Keine Überraschung das Airbus immer weiter an Boden verliert das wird sich noch mehr ausweiten. Anstatt sich um die Modernisierung der Flotte zu kümmern, beschäftigt sich Herr Enders nur noch damit das Headquarter in Frankreich zu stärken indem er Standorte in Deutschland und Spanien schließt. Somit wird aus dem einstigen internationalen Konzern wieder ein Französisch geprägter Konzern der mehr und mehr die Produktion nach Toulouse verlagern wird. Deutschland darf dann noch den A320 zusammenschrauben das war's. da wir aus anderen Branchen wissen das die Franzosen kein High Tec Land sind wird Airbus somit dauerhaft geschwächt. Zwar wird man mit dem A350WB ein sehr interessantes Flugzeug auf den Markt bringen das dann gegen den Dreamliner arbeitet, aber gegen B777X und B747 hat man kein Gegenstück entwickelt. Den A320 läßt man zudem in China fertigen, so das die dort die Technologie kopieren können und in Kürze mit einem eigenen Flugzeug auf den Markt gehen werden, was rein Zufällig dem A320 ähnelt.
Das Boeing bei den Ausschreibungen von der Unterstützung der USA profitiert ist bekannt, dann NSA kennt man eben nicht nur die Technologie von Airbus sondern auch die preise bei Angeboten, ist doch Merkwürdig das die immer unterboten werden konnten... Ein Deutscher ex Daimler Mann sorgt dafür das Airbus wieder französisch wird und dadurch massiv geschwächt wird.

Hans

07.01.2014, 11:17 Uhr

Airbus hat unter Enders auch richtig große A350 Arbeitsanteile bewusst in die USA vergeben. Ansonsten wurden wohl auch viel Arbeiten von DE in die weite Welt verlagert. Sobald Airbus und Boeing nicht mehr so viele Flieger in den Markt drücken können, werden die Verlagerungen erst sichtbar. Bisher könnte Airbus dies noch mit Wachstum verdecken.

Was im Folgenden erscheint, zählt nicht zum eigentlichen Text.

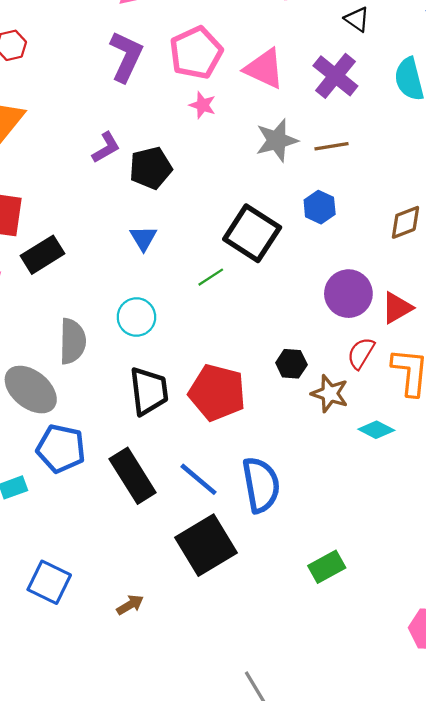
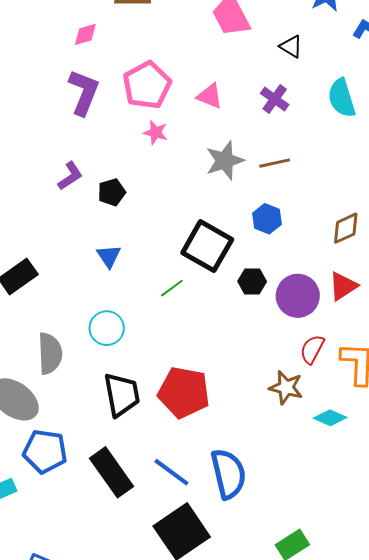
pink triangle: (264, 69) -> (210, 96), size x0.7
purple cross: (335, 76) -> (275, 99), size x0.7
black pentagon: (151, 168) -> (112, 192), size x0.7
red triangle: (397, 308) -> (343, 286), moved
black hexagon: (291, 364) -> (252, 281), moved

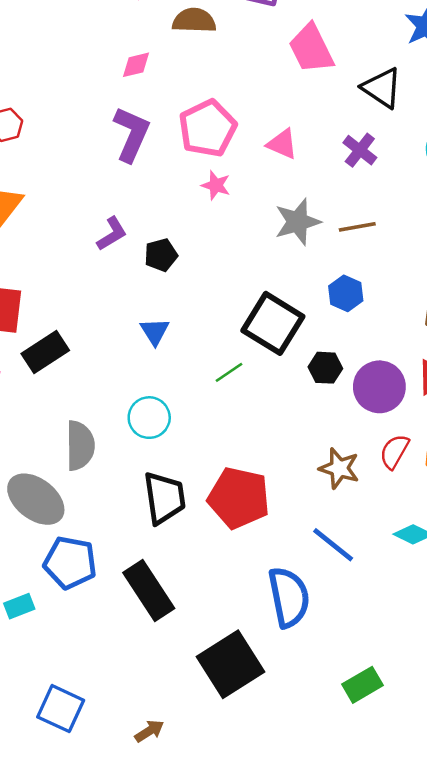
black triangle: (291, 46) -> (382, 88), size x1.5
brown star: (286, 387) -> (339, 468), moved
blue line: (171, 472) -> (333, 545), moved

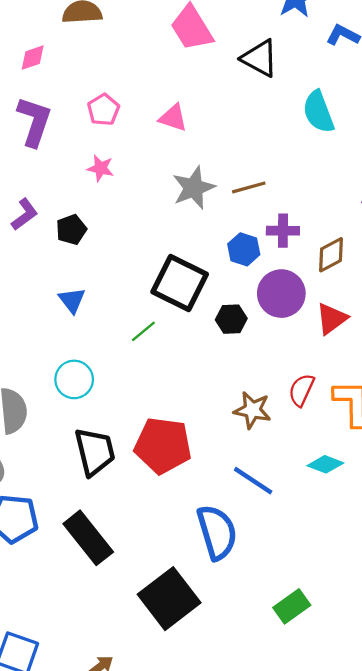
pink pentagon: (208, 128) -> (103, 110), size x0.6
purple cross: (360, 150) -> (283, 231), moved, turned -32
pink star: (216, 185) -> (101, 168), moved
purple circle: (379, 387) -> (281, 294), moved

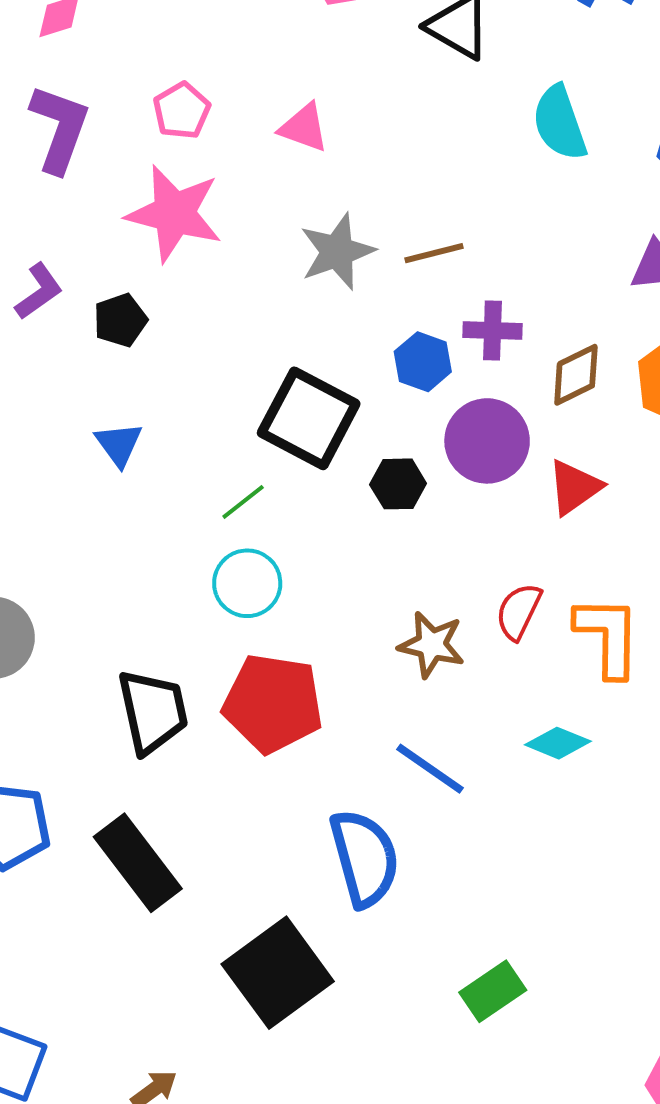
pink star: (101, 168) -> (174, 213), size x2.0
cyan circle: (74, 379) -> (247, 583), moved

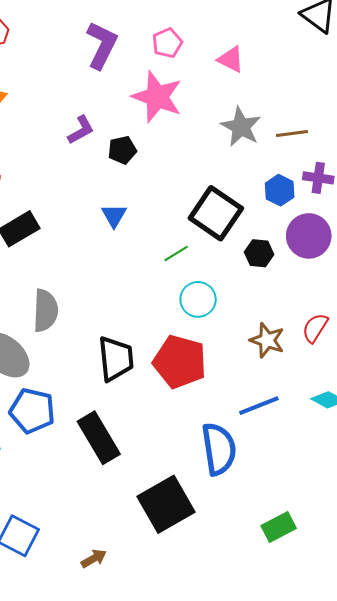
gray star: (337, 252) -> (241, 127), turned -30
cyan circle: (247, 583) -> (198, 299), moved
blue line: (430, 769) -> (259, 406), turned -63

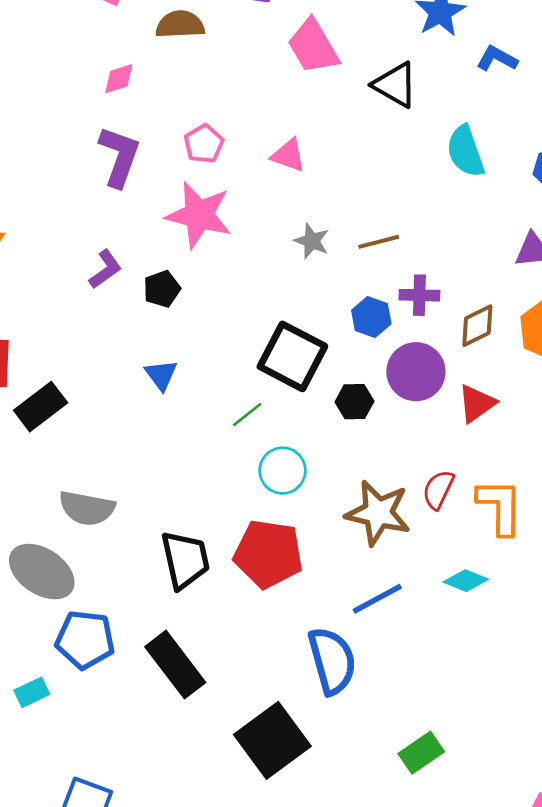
gray star: (241, 127) -> (312, 241), size x0.7
gray semicircle: (45, 311) -> (87, 508), turned 105
brown star: (267, 340) -> (378, 513), size x1.4

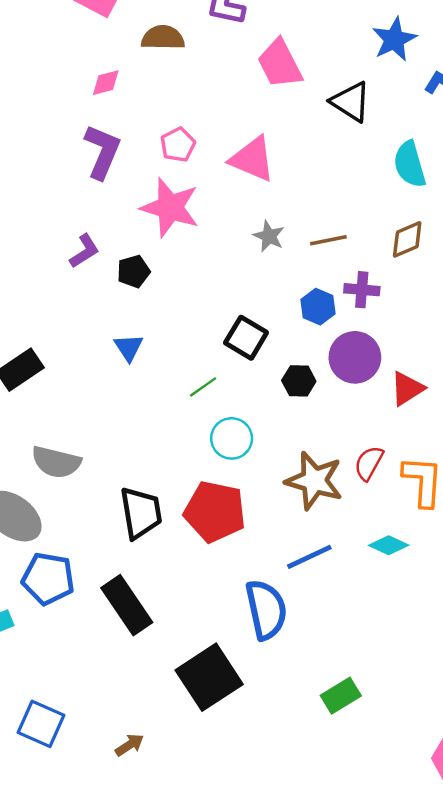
pink triangle: (288, 155) -> (252, 159), size x1.5
brown diamond: (477, 326) -> (407, 239), moved
black square: (292, 356) -> (246, 338), size x0.7

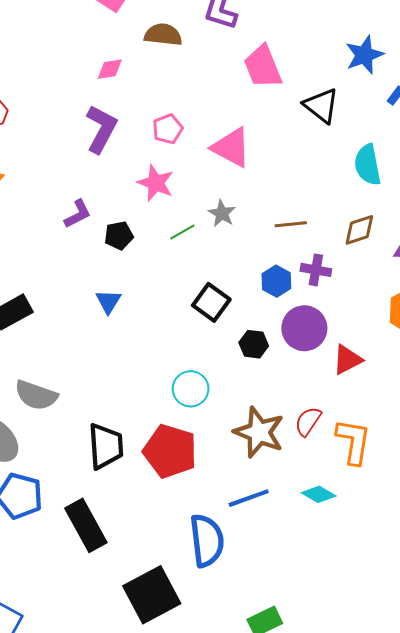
pink star: (170, 207) -> (156, 183), size x0.7
gray star: (269, 236) -> (222, 213), moved
green line: (203, 387) -> (182, 232), moved

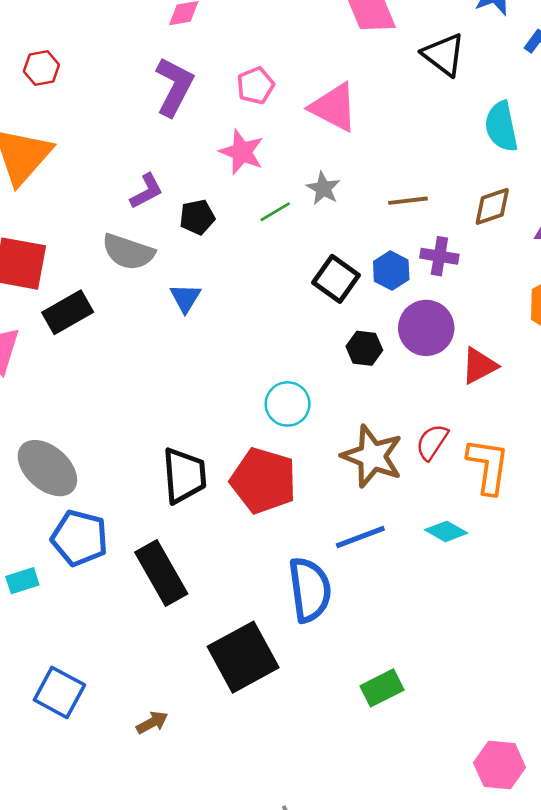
black square: (211, 302) -> (336, 279), moved
gray semicircle: (36, 395) -> (128, 252), moved

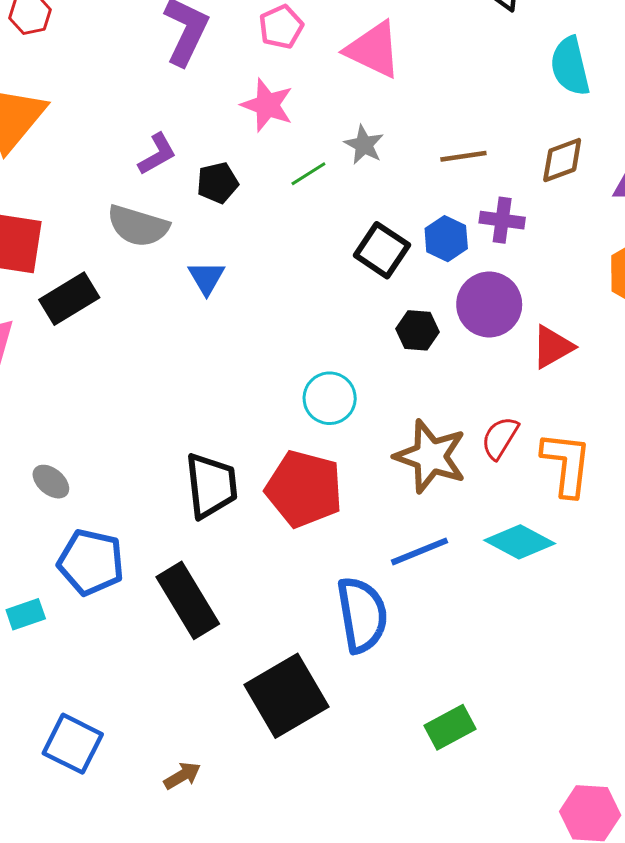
gray ellipse: (47, 468) -> (51, 482), size x0.5
cyan diamond: (446, 531) -> (520, 542), size x1.4

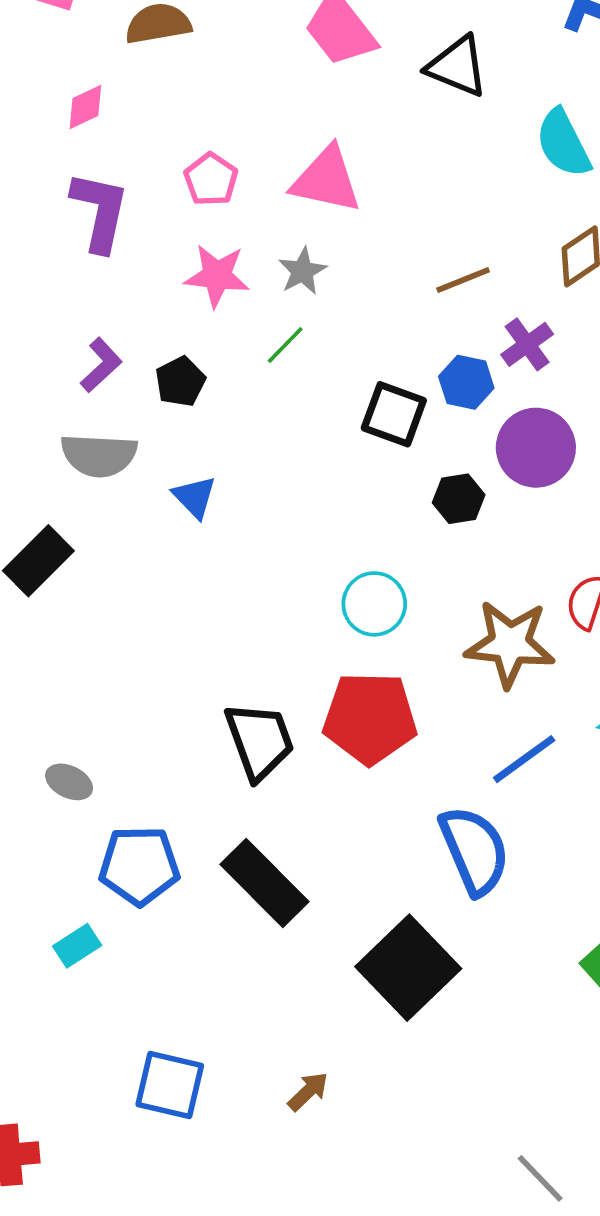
gray star: (364, 145) -> (302, 271), moved, turned 30
purple cross: (502, 220) -> (527, 344), turned -30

Der ganze Airbus Konzern ist eine Geisel der Französischen Politik. Auf deren grenzenlose Inkompetenz kann sich Boeing 100% verlassen. Die A380 Fertigungsprobleme und die Verzögerungen beim A350 sind Managementfehler gewesen. Die Franzosen stopfen auch super gerne die Airbus Fluggeräte mit Technik zu, die dann erst mit sehr langen Verzögerungen funktioniert, wenn die Konkurrenz schon aufgeschlossen oder gar davon gezogen ist.

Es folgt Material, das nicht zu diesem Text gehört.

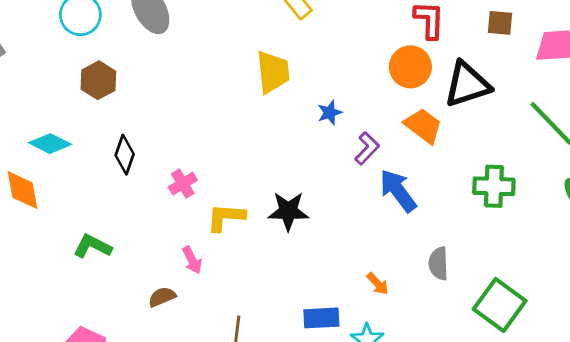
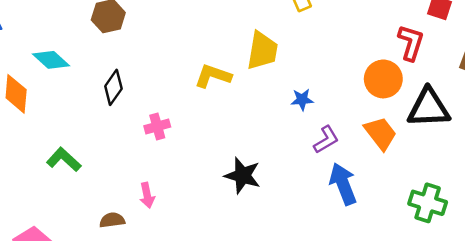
yellow L-shape: (226, 217) -> (213, 76), moved

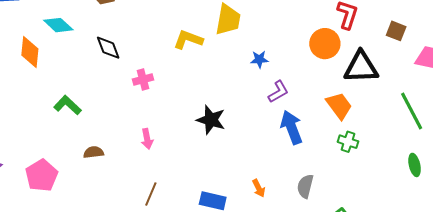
black diamond: (113, 87) -> (108, 48), turned -56
orange trapezoid: (381, 133) -> (339, 106), moved
pink arrow: (147, 195) -> (147, 139), moved
green cross: (428, 203) -> (348, 142), moved, size x0.7
brown semicircle: (112, 220) -> (94, 152), moved

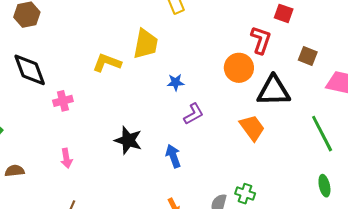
black diamond: (108, 48) -> (30, 70), size x1.4
blue arrow: (292, 127) -> (173, 156), moved, size x0.7
green cross: (348, 142) -> (245, 194), moved

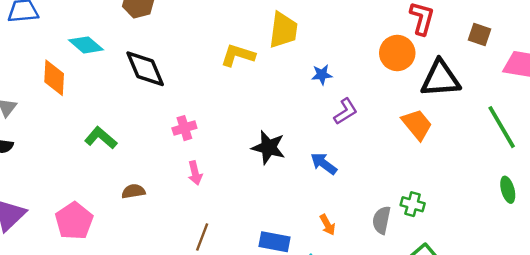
pink cross: (63, 101) -> (184, 128), moved
blue arrow: (173, 156) -> (324, 164), turned -30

Während Boeing bald den B787-9 in Massen produziert, wird Airbus den A350 nur in Homöopathischen Dosen ausliefern können. Unter Enders werden so welche Probleme alle weggejubelt. Ist ja so bequem, und steigert den Aktienkurs so schön. Bloß dass mit den Versprochenen Renditen wird dank des Nichtlieferns so nicht hinhauen. Bis die Aktionäre das merken, ist aber Enders schon längst weg.